Aujourd'hui, le pays reste profondément divisé entre chiites et sunnites. La zone kurde au nord du pays a conquis de fait une quasi-indépendance. La tension est permanente entre le pouvoir irakien et les dirigeants de cette zone autonome kurde pour le contrôle de territoires limitrophes dont le sous-sol regorge de pétrole. Des élections provinciales prévues le 20 avril prochain ont été reportées de plusieurs mois sur décision du gouvernement, en raison de la situation sécuritaire.

Les troupes des États-Unis sont parties maintenant depuis plus d'un an, mais la présence de l'impérialisme américain reste massive. L'armée US a été remplacée par des mercenaires à la solde des États-Unis ou des compagnies américaines. La production pétrolière a ainsi pu repartir, et a même retrouvé son niveau d'avant-guerre. Les grandes compagnies pétrolières se frottent les mains.

La population, quant à elle, a payé le prix fort. Selon certaines estimations, la guerre aurait fait près de 1,5 million de morts.
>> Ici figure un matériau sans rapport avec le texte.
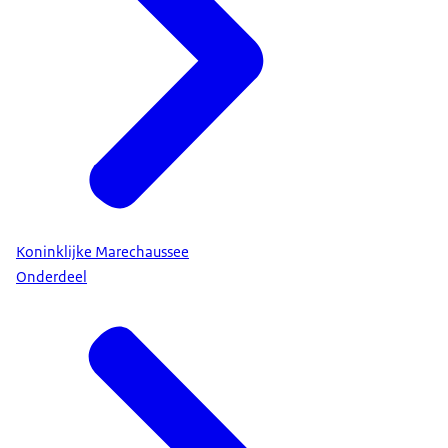
Koninklijke Marechaussee
Onderdeel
Aux sept millions de personnes qui ont dû fuir et se réfugier dans des camps, il faut ajouter les victimes des exactions commises par l'armée américaine, mais aussi par l'armée irakienne reconstituée, par les mercenaires ou les milices religieuses. La guerre a détruit des pans entiers de l'économie, mis à bas le réseau de distribution de l'électricité, de l'eau, le système de santé et d'éducation, dans un pays qui fut l'un des plus avancés du Moyen-Orient. Tel est le triste bilan pour la population irakienne des dix années de guerre au terme desquelles elle ne voit se dessiner qu'un avenir désespérant.